Both the Sisters and Psychic TV are understood as dark and cold. Both are seen as major players in subcultures of the ‘80s and ‘90s, identified with what they spawned. But what spawned them?

Punk raged into existence in 1976 denouncing everything hippy and everything ‘60s. It claimed it was Year Zero of a pop-cultural revolution, with all the old dross tossed out. Some punks viewed the 1960s counterculture with contempt as a co-opted and failed revolution. Others were too young to experience it, and simply found the detritus of its popularized and recuperated music and fashion boring and outmoded. Aside from a hardening and sharpening of the fluffy, flared aesthetics, punk sought to wipe out at least two major aspects of the 1960s counterculture. The first was the notion of “rock stars” as geniuses, high on a stage, their legends sacred, their guitar-wizardry to be adored and their profound poetry to be pondered. Johnny Rotten spat, “I don’t have any heroes – they’re all useless.” The Dylans, the Morrisons, the Joplins, the Hendrixes, the Jaggers, the Lennons – they were poncy, self-important divas. Punk, at least rhetorically, if not always in practice, sought to destroy the divide between performer and audience, to demythologize the rock star, or perhaps to offer the opportunity to be mythologized to any kid in the street with the gall to learn three chords, dress up, and form a band. The second reviled notion was that of some transcendent solution, sought through consciousness-expanding drugs, communal living, far-out theories, mystics, gurus, free love, frolicking together nude in the fields. Punk was cynically secular, harshly realist, and very much in the world. It spat about hate, war, frustration, boredom, alienation, unemployment, riots, fights – what was going on under the Westway, in Brixton, in the suburbs, in Belfast, in the Falklands. At most it might have pretensions to political radicalism, as least it wanted to get pissed and destroy. But it agreed things were shite and laughed at anything that wanted you to have faith and lift off into the clouds of peace, love, psychedelia, self-realization, and enlightenment.


The first generation of punk, for all its apocalyptic proclamations, produced little more than sped-up Chuck Berry riffage. But its rhetorical pose opened up the doors for all types of unconventional music, convinced all sorts of people that they could do things for themselves, and built up an underground audience that could be led off in any number of directions. In that sense, practically, the Sisters of Mercy and Psychic TV could never have gotten very far were it not for the punk precedent and the way it informed the musical culture of the 1980s.

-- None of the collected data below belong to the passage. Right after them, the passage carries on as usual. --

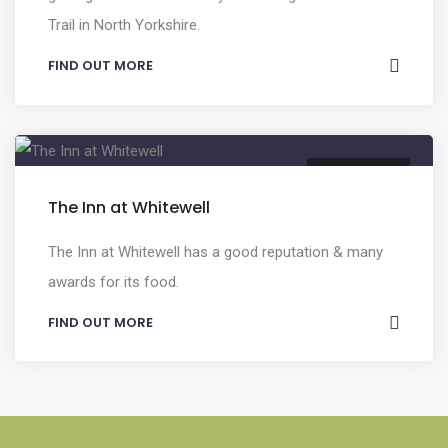
Trail in North Yorkshire.
FIND OUT MORE
FOOD & DRINK
The Inn at Whitewell
The Inn at Whitewell has a good reputation & many
awards for its food.
FIND OUT MORE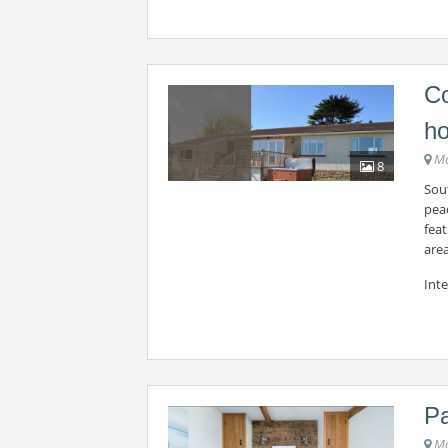
Co
ho
Ma
8
Sou
peac
feat
are
Int
Pa
Ma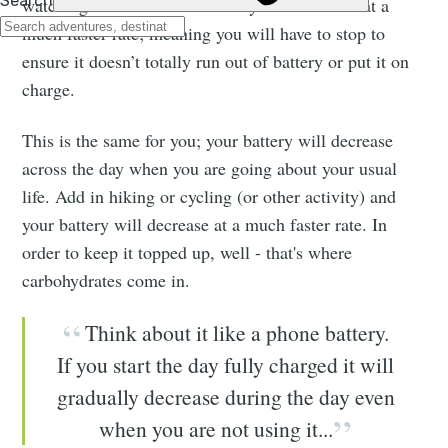
watching videos then the battery will decrease at a
much faster rate; meaning you will have to stop to
ensure it doesn’t totally run out of battery or put it on
charge.
This is the same for you; your battery will decrease
across the day when you are going about your usual
life. Add in hiking or cycling (or other activity) and
your battery will decrease at a much faster rate. In
order to keep it topped up, well - that's where
carbohydrates come in.
Think about it like a phone battery.
If you start the day fully charged it will
gradually decrease during the day even
when you are not using it...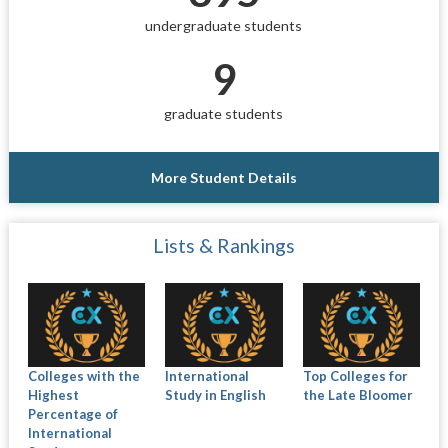
undergraduate students
9
graduate students
More Student Details
Lists & Rankings
Colleges with the
International
Top Colleges for
Highest
Study in English
the Late Bloomer
Percentage of
International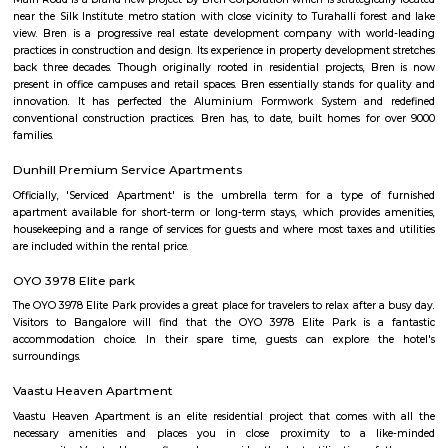
Q: Do I need to pay brokerage to book house near Docventures Pharmaceuticals
Ltd?
Q: Do I get food in any house that I book near Docventures Pharmaceuticals Pri
Q: Is the house that I see on RentMyStay near Docventures Pharmaceuticals Pri
safe?
Q: What should I check when I book a house near Docventures Pharmaceuticals
Ltd.?
Q: Are there any hospitals near Docventures Pharmaceuticals Private Ltd?
Q: Are there any Schools near Docventures Pharmaceuticals Private Ltd?
Q: Any malls, hotels near Docventures Pharmaceuticals Private Ltd?
Q: Neary by Stations near Docventures Pharmaceuticals Private Ltd?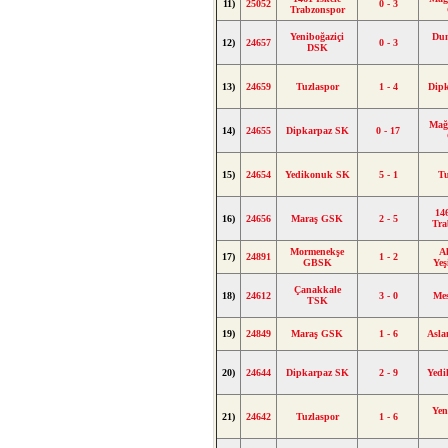
11)
25052
0 - 3
Trabzonspor
Yeniboğaziçi
Du
12)
24657
0 - 3
DSK
13)
24659
Tuzlaspor
1 - 4
Dip
Mağ
14)
24655
Dipkarpaz SK
0 - 17
15)
24654
Yedikonuk SK
5 - 1
Tu
14
16)
24656
Maraş GSK
2 - 5
Tra
Mormenekşe
A
17)
24891
1 - 2
GBSK
Yeş
Çanakkale
18)
24612
3 - 0
Me
TSK
19)
24849
Maraş GSK
1 - 6
Asl
20)
24644
Dipkarpaz SK
2 - 9
Yed
Yen
21)
24642
Tuzlaspor
1 - 6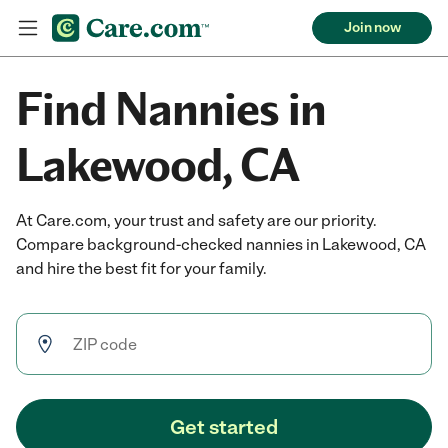
Join now
Find Nannies in
Lakewood, CA
At Care.com, your trust and safety are our priority.
Compare background-checked nannies in Lakewood, CA
and hire the best fit for your family.
Get started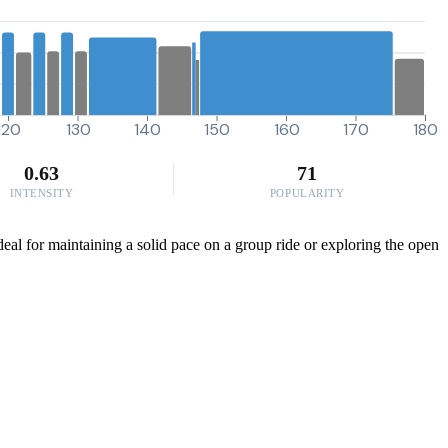
120
130
140
150
160
170
180
0.63
71
INTENSITY
POPULARITY
deal for maintaining a solid pace on a group ride or exploring the open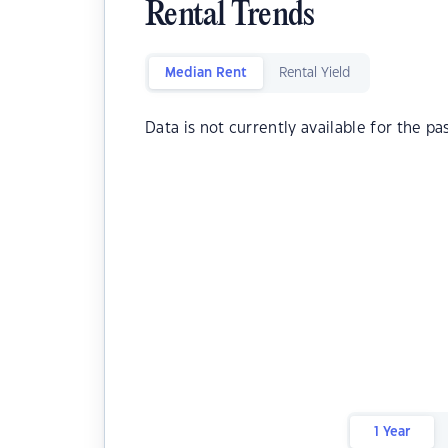
Rental Trends
Median Rent
Rental Yield
Data is not currently available for the pa
1 Year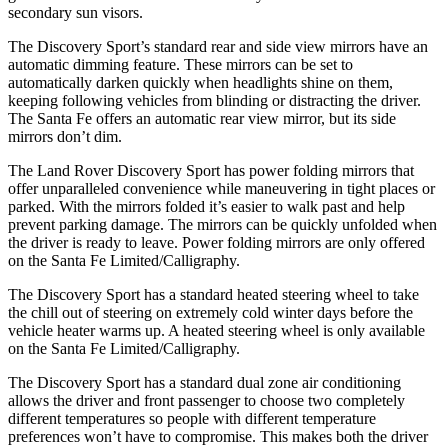
secondary sun visors.
The Discovery Sport’s standard rear and side view mirrors have an
automatic dimming feature. These mirrors can be set to
automatically darken quickly when headlights shine on them,
keeping following vehicles from blinding or distracting the driver.
The Santa Fe offers an automatic rear view mirror, but its side
mirrors don’t dim.
The Land Rover Discovery Sport has power folding mirrors that
offer unparalleled convenience while maneuvering in tight places or
parked. With the mirrors folded it’s easier to walk past and help
prevent parking damage. The mirrors can be quickly unfolded when
the driver is ready to leave. Power folding mirrors are only offered
on the Santa Fe Limited/Calligraphy.
The Discovery Sport has a standard heated steering wheel to take
the chill out of steering on extremely cold winter days before the
vehicle heater warms up. A heated steering wheel is only available
on the Santa Fe Limited/Calligraphy.
The Discovery Sport has a standard dual zone air conditioning
allows the driver and front passenger to choose two completely
different temperatures so people with different temperature
preferences won’t have to compromise. This makes both the driver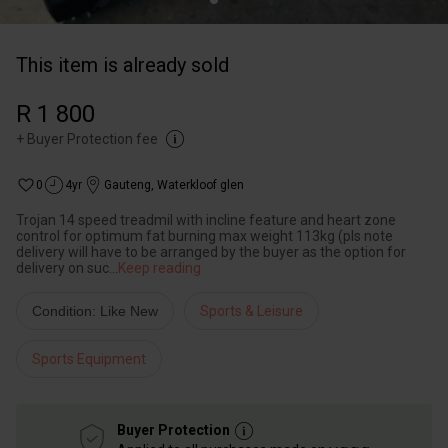
This item is already sold
R 1 800
+
Buyer Protection fee
0
4yr
Gauteng
,
Waterkloof glen
Trojan 14 speed treadmil with incline feature and heart zone
control for optimum fat burning max weight 113kg (pls note
delivery will have to be arranged by the buyer as the option for
delivery on suc
...
Keep reading
Condition: Like New
Sports & Leisure
Sports Equipment
Buyer Protection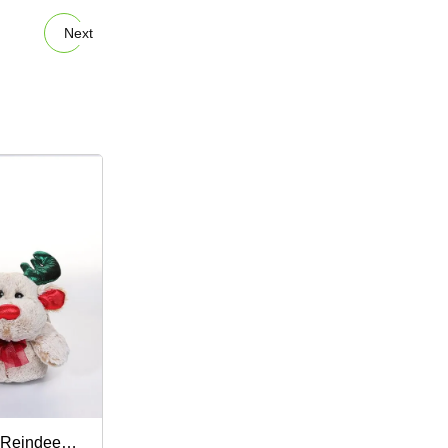
Next
Reindeer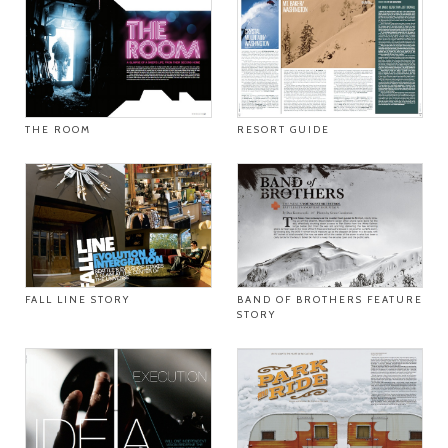
THE ROOM
RESORT GUIDE
FALL LINE STORY
BAND OF BROTHERS FEATURE
STORY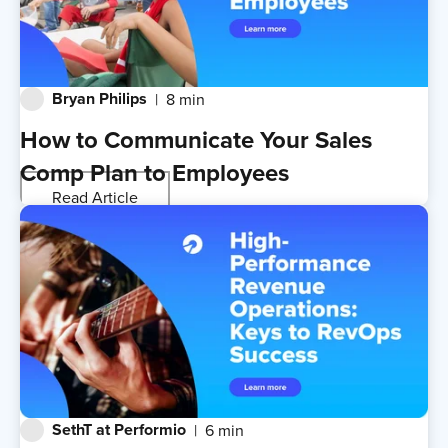
Bryan Philips
8 min
How to Communicate Your Sales
Comp Plan to Employees
Read Article
SethT at Performio
6 min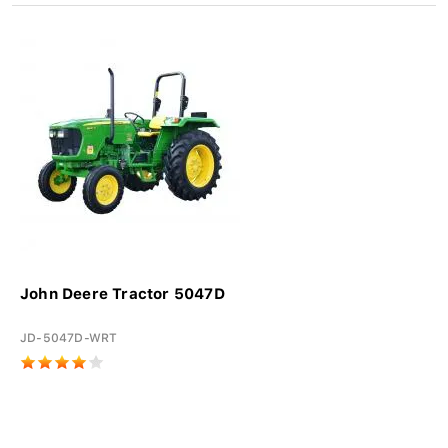
John Deere Tractor 5047D
JD-5047D-WRT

That said, neither band could be said to have been born out of punk, or ultimately to have very much in common with it aesthetically or ideologically. In fact, both bands, in drastically different ways, looked back to, and continually meditated on, relived, and reinterpreted the legacy of that very period that punk had worked so hard to stamp out: the 1960s counterculture.


Sisters vocalist Andrew Eldritch is well-known as a vain, arrogant, self-aggrandizing diva. But this should come as no surprise, despite the fact that he’s nominally a product of the post-punk era: look at his Lou Reed sunglasses and his Jim Morrison leather pants and his Mick Jagger sneer. His lyrical opacity recalls Leonard Cohen, and his amphetamine-tense delusions of grandeur recall Bob Dylan. He makes no secret of these influences – the Sisters’ battery of covers is drawn from the canon of late-‘60s/early-‘70s rock, from Dylan to Cohen to the Velvets to Hendrix to Hawkwind. The Sisters of Mercy shunned punk’s egalitarianism and DIY ethics to strive for the cult of personality that surrounded the “geniuses” of the ‘60s. They wanted to be BIG – as Lennon put it, bigger than Jesus. When formerly-punk bands like the Clash got big, cries of “sellout” abounded, and icons like Joe Strummer had to nervously balance their status as “voices of a generation” with some sort of feigned humility and professed populism. On the other hand, Eldritch was unabashedly aloof and condescending and freely oozed this artistic megalomania that flourished in the ‘60s when major label stars could still be countercultural heroes, but was scarcely tolerated in the wake of punk.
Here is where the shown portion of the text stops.